What you need to do :: Each line of the records below that holds "ветеранів" should be returned.

Transcribed page contents:
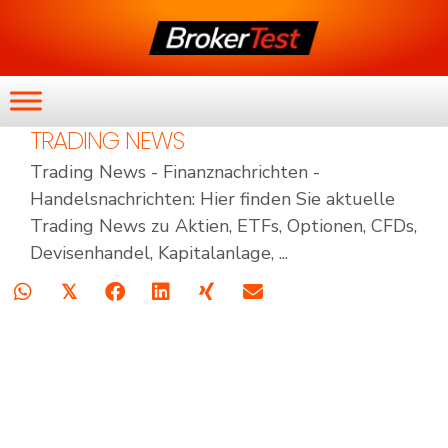
TRADING NEWS
Trading News - Finanznachrichten -
Handelsnachrichten: Hier finden Sie aktuelle
Trading News zu Aktien, ETFs, Optionen, CFDs,
Devisenhandel, Kapitalanlage, ...
𝕏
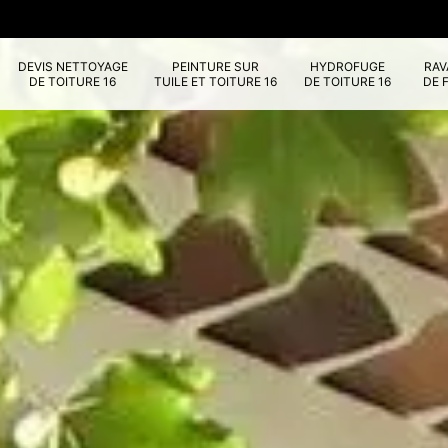
DEVIS NETTOYAGE
PEINTURE SUR
HYDROFUGE
RA
DE TOITURE 16
TUILE ET TOITURE 16
DE TOITURE 16
DE 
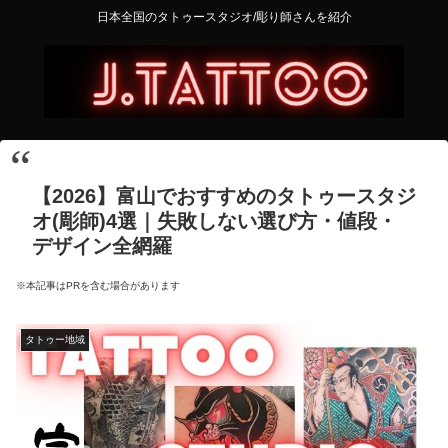
日本全国のタトゥースタジオ/彫り師さんを紹介
【2026】富山でおすすめのタトゥースタジ
オ(彫師)4選｜失敗しない選び方・値段・
デザイン全網羅
※本記事はPRを含む場合があります
タトゥー地域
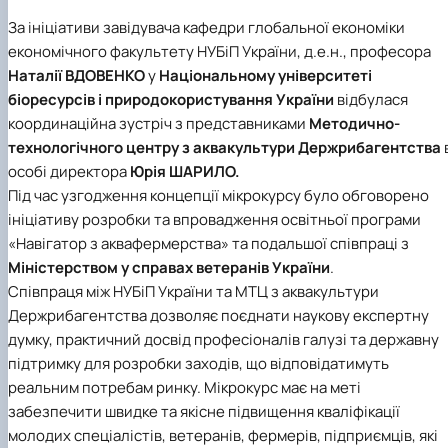
Сторінка аспіранта
За ініціативи завідувача кафедри глобальної економіки
економічного факультету НУБіП України, д.е.н., професора
Наталії ВДОВЕНКО
у
Національному університеті
біоресурсів і природокористування України
відбулася
координаційна зустріч з представниками
Методично-
технологічного центру з аквакультури Держрибагентства
особі директора
Юрія ШАРИЛО.
Під час узгодження концепції мікрокурсу було обговорено
ініціативу розробки та впровадження освітньої програми
«Навігатор з аквафермерства» та подальшої співпраці з
Міністерством у справах ветеранів України
.
Співпраця між НУБіП України та МТЦ з аквакультури
Держрибагентства дозволяє поєднати наукову експертну
думку, практичний досвід професіоналів галузі та державну
підтримку для розробки заходів, що відповідатимуть
реальним потребам ринку. Мікрокурс має на меті
забезпечити швидке та якісне підвищення кваліфікації
молодих спеціалістів, ветеранів, фермерів, підприємців, які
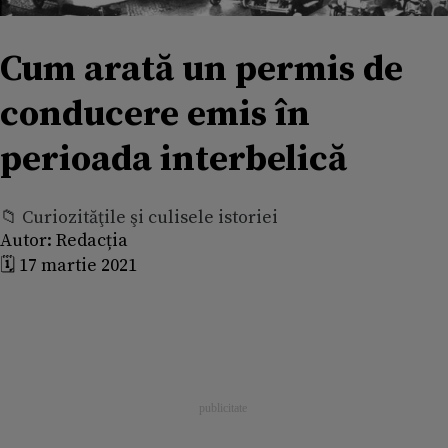
Cum arată un permis de
conducere emis în
perioada interbelică
📁 Curiozităţile şi culisele istoriei
Autor:
Redacția
🗓️ 17 martie 2021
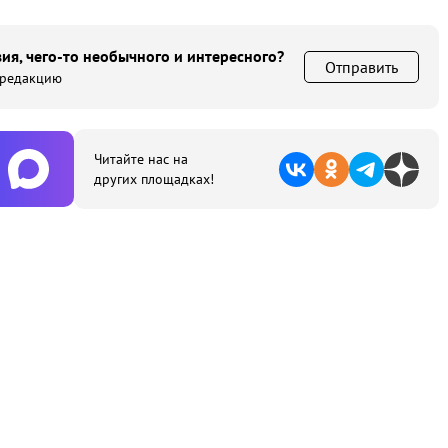
ия, чего-то необычного и интересного?
Отправить
 редакцию
Читайте нас на
других площадках!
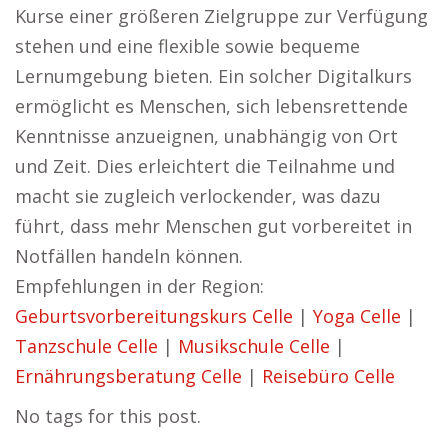
Kurse einer größeren Zielgruppe zur Verfügung
stehen und eine flexible sowie bequeme
Lernumgebung bieten. Ein solcher Digitalkurs
ermöglicht es Menschen, sich lebensrettende
Kenntnisse anzueignen, unabhängig von Ort
und Zeit. Dies erleichtert die Teilnahme und
macht sie zugleich verlockender, was dazu
führt, dass mehr Menschen gut vorbereitet in
Notfällen handeln können.
Empfehlungen in der Region:
Geburtsvorbereitungskurs Celle
|
Yoga Celle
|
Tanzschule Celle
|
Musikschule Celle
|
Ernährungsberatung Celle
|
Reisebüro Celle
No tags for this post.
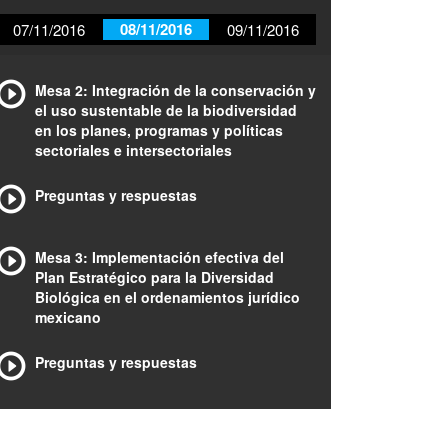
08/11/2016
07/11/2016
09/11/2016
Mesa 2: Integración de la conservación y
el uso sustentable de la biodiversidad
en los planes, programas y políticas
sectoriales e intersectoriales
Preguntas y respuestas
Mesa 3: Implementación efectiva del
Plan Estratégico para la Diversidad
Biológica en el ordenamientos jurídico
mexicano
Preguntas y respuestas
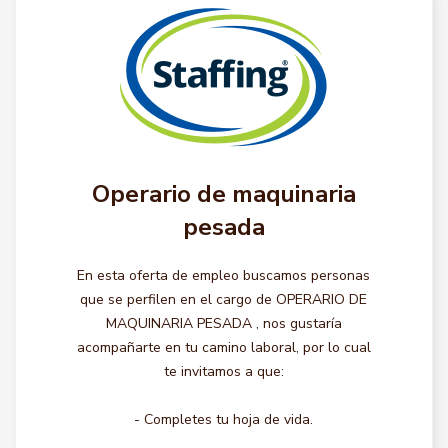
Operario de maquinaria
pesada
En esta oferta de empleo buscamos personas
que se perfilen en el cargo de OPERARIO DE
MAQUINARIA PESADA , nos gustaría
acompañarte en tu camino laboral, por lo cual
te invitamos a que:
- Completes tu hoja de vida.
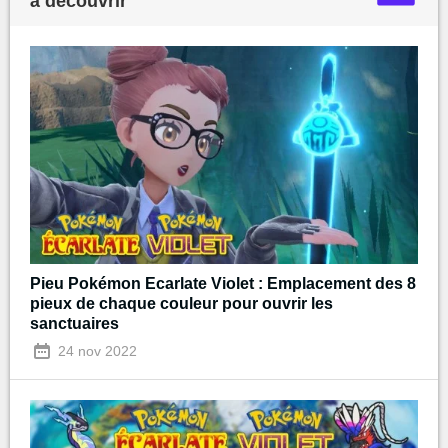
à découvrir
Pieu Pokémon Ecarlate Violet : Emplacement des 8
pieux de chaque couleur pour ouvrir les
sanctuaires
24 nov 2022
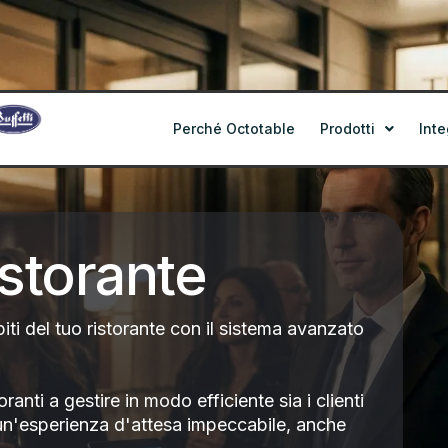
Perché Octotable
Prodotti
Inte
istorante
iti del tuo ristorante con il sistema avanzato
ranti a gestire in modo efficiente sia i clienti
un'esperienza d'attesa impeccabile, anche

Completed task ::
Міністерством у справах ветеранів України
молодих спеціалістів, ветеранів, фермерів, підприємців, які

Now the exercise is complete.